Birds of a Feather (Day 10, Year 4)

Last year, a group of researchers from the Cornell Lab of Ornithology (the bird people!) released data from a study around the social habits of birds. They found that the more social the birds, the less competitive they were individually. However, social birds were highly competitive, together. If a traditionally social bird, like a House Finch, was alone at a feeder it would struggle to bump off the more solitary and aggressive Blue Jay. But when the House Finch had its pals, the Blue Jay had no choice but to watch and wait for a bird feeder opening. 

I think the lesson here is that you should never be caught at bird feeder without a flock of friends. 

Sometimes, I find myself alone and facing something challenging. It could be a parenting thing or an elderly mother thing or a cancer thing or a work thing or just a fucking difficult thing. I often try to power through it or pretend it isn’t happening.

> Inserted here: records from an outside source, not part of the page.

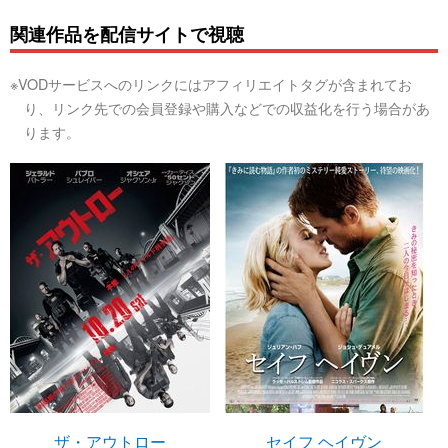
関連作品を配信サイトで視聴
※VODサービスへのリンクにはアフィリエイトタグが含まれてお
り、リンク先での会員登録や購入などでの収益化を行う場合があ
ります。
ザ・アウトロー
セイフ ヘイヴン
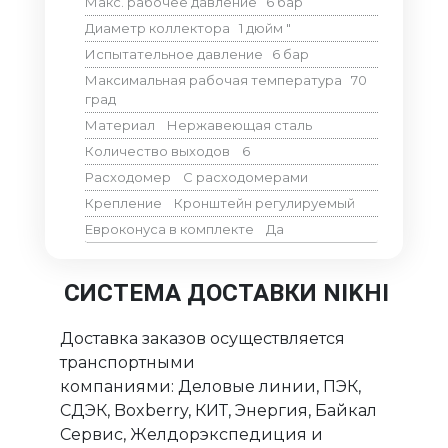
Макс. рабочее давление
6
бар
Диаметр коллектора
1 дюйм
"
Испытательное давление
6
бар
Максимальная рабочая температура
70
град
Материал
Нержавеющая сталь
Количество выходов
6
Расходомер
С расходомерами
Крепление
Кронштейн регулируемый
Евроконуса в комплекте
Да
СИСТЕМА ДОСТАВКИ NIKHI
Доставка заказов осуществляется
транспортными
компаниями: Деловые линии, ПЭК,
СДЭК, Boxberry, КИТ, Энергия, Байкал
Сервис, Желдорэкспедиция и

But, then, usually, I fail at powering through alone. I end up sending an SOS text to someone or calling them or finding my husband and sharing my hysteria. 

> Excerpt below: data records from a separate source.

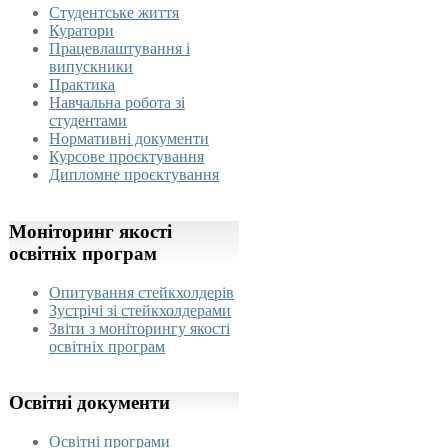
Студентське життя
Куратори
Працевлаштування і
випускники
Практика
Навчальна робота зі
студентами
Нормативні документи
Курсове проєктування
Дипломне проєктування
Моніторинг
якості
освітніх програм
Опитування стейкхолдерів
Зустрічі зі стейкхолдерами
Звіти з моніторингу якості
освітніх програм
Освітні
документи
Освітні програми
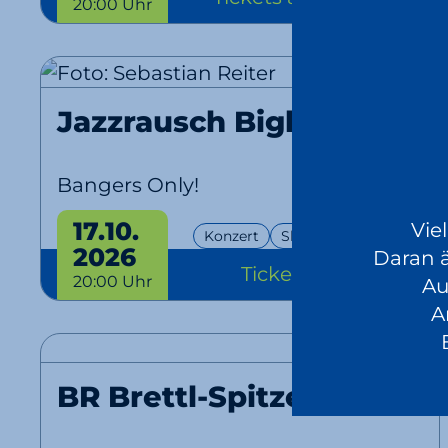
20:00 Uhr
Jazzrausch Bigband
Bangers Only!
17.10.
Vie
Konzert
Show
EventPlus
2026
Daran 
Tickets
ab 46 €
20:00 Uhr
Au
A
BR Brettl-Spitzen LIVE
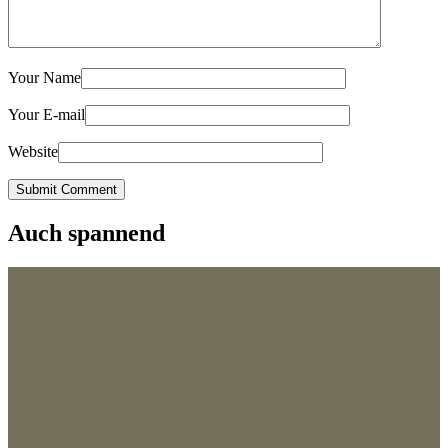
Your Name
Your E-mail
Website
Submit Comment
Auch spannend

And then you know once I reach out, I figure out whatever the thing is. It isn’t always because someone says something really helpful or offers sage advice.  And it isn’t because they actually do anything for me. It is just because they are there and part of my flock. When I include them in my struggles, I simply feel whatever the opposite of alone is—maybe that’s loved. Yeah, that’s it, I simply feel loved. 

And love, well, it really does make everything better, even the worst sort of things. 

When friends flock together, there isn’t anything you cannot fly through, even if the skies are stormy.